In some c(3)G mutant nuclei, there were three or four foci, indicating separation of the sister chromatids (see MATERIALS AND METHODS). The genetic consequences of this observation are probably minimal since c(3)G mutants do not exhibit meiosis II nondisjunction and crossing over is eliminated. Therefore, cohesion is probably not affected at the sister centromeres and, without crossing over, defects in arm cohesion would not be expected to increase the frequency of meiosis I nondisjunction (HALL 1972).
The absence of C(3)G did not eliminate homolog pairing during meiotic prophase.
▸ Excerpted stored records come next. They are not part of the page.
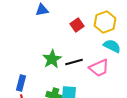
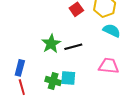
pink trapezoid: (99, 68) -> (109, 66), moved, turned -150

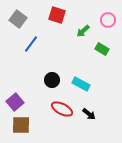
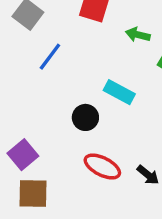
green arrow: (83, 31) -> (138, 35), turned 56
cyan rectangle: (81, 84) -> (119, 92), moved

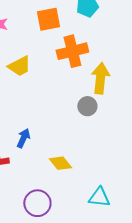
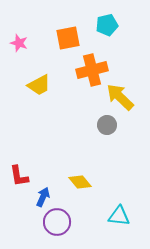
yellow arrow: (100, 78) -> (120, 97), turned -52
blue arrow: (23, 138) -> (43, 197), moved

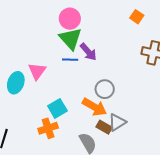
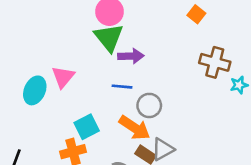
purple arrow: (88, 52) -> (131, 56), turned -54
blue line: (70, 60) -> (122, 87), moved

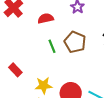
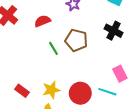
red rectangle: (15, 70) -> (22, 91), moved

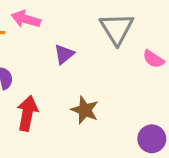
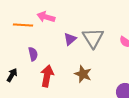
gray triangle: (117, 29) -> (93, 38), moved

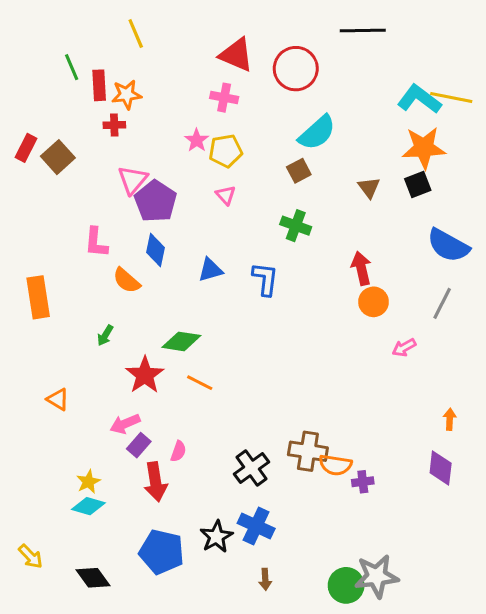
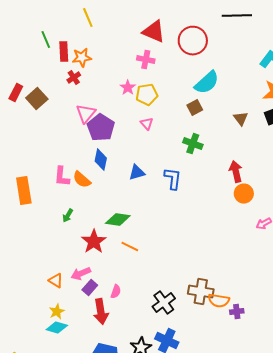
red cross: (114, 125) -> (74, 78), turned -32
pink L-shape: (96, 242) -> (62, 177), moved
orange triangle: (58, 399) -> (56, 281), moved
Roughly half (12) of the c(3)G nuclei exhibited only a single focus of BACR22N13 hybridization, indicating that homolog pairing was not completely abolished. With probe BACR48K07, 7/10 c(3)G nuclei had a single focus of staining. Nonetheless, the separated foci in c(3)G nuclei were farther apart (2.1 µm) when compared with wild type (0.62 µm). The frequent occurrence of a single focus of hybridization in c(3)G mutant oocytes suggests that there is a SC-independent mechanism for meiotic pairing of the homologs.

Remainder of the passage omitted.